I've been going through the code for edm-multi.cpp, and I some general confusion about the algorithm being carried out. I'll keep my questions limited at first so that perhaps the answers to them can alleviate my confusion on the rest.

  1. Is the statistic used in the algorithm to detect multiple breakouts (in edm-multi.cpp) to measure the significance of a breakout at a certain point the same as in that for detection of a at most one breakout (i.e. in edmTail.cpp)? I feel like I understand the process used in edmTail, especially thanks to the paper written introducing the breakout detection algorithm. But it looks like edm-multi measures something slightly different--as best as I can tell it's looking for a shift in the median with some sort of optional penalization.
  2. Is it possible to get some explanation as to what is going on in lines 73-78 of edm-multi.cpp?

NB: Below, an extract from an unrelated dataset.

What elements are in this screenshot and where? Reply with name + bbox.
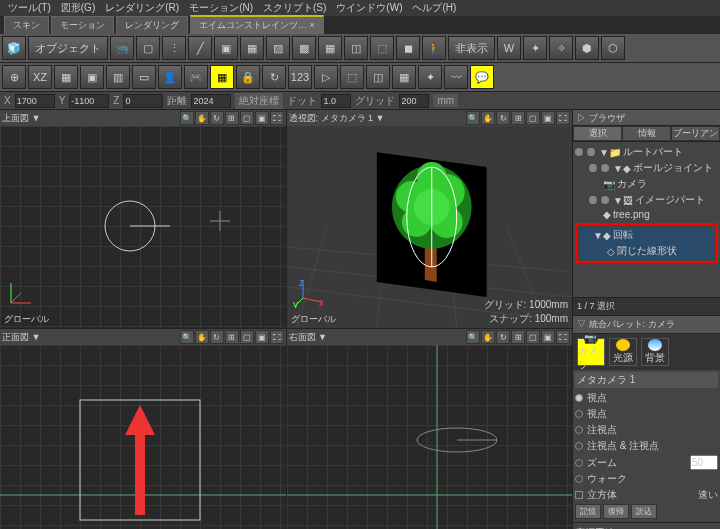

I think one of the main things confusing me about this is the F[t] term in the definition of tmp. It seems like this would have an unwanted accumulative effect on the statistic.
  3. Am I correct in saying that when *G = Quadratic, breakouts that occur earlier in the time series are favored more than those that occur later? It seems like the more breakouts that have been observed, the more this term will penalize the tmp statistic.
@putnam120
Copy link
Contributor

Thanks for your interest in our work. Below are the answers to your
questions. Don't hesitate to ask followup questions if you have any, or any
other questions for that matters.

  1. In the method to detect multiple breakouts there is no significance
    test unfortunately. This just tries to maximize the divergence measure
    between adjacent segments. While using penalization to fight against
    overfitting/oversegmentation.
  2. The point of F[s] is to store the value of the optimal segmentation of
    the first s observations. Thus the best way to segment the first t
    observations is to assume the last breakpoint is a s<t and then add on the
    change caused by the new segment. You then iterate over all possible values
    of s and keep the best one.
  3. No having *G = Quadratic should not favor earlier breakouts. This choice
    will more negatively penalize the use of additional breakouts, as compared
    to using the linear penalization option. One thing to remember is that the
    breakpoints used to segment the first t observations isn't necessarily a
    subset of the breakpoints used to segment the first t+n (n>0) observations.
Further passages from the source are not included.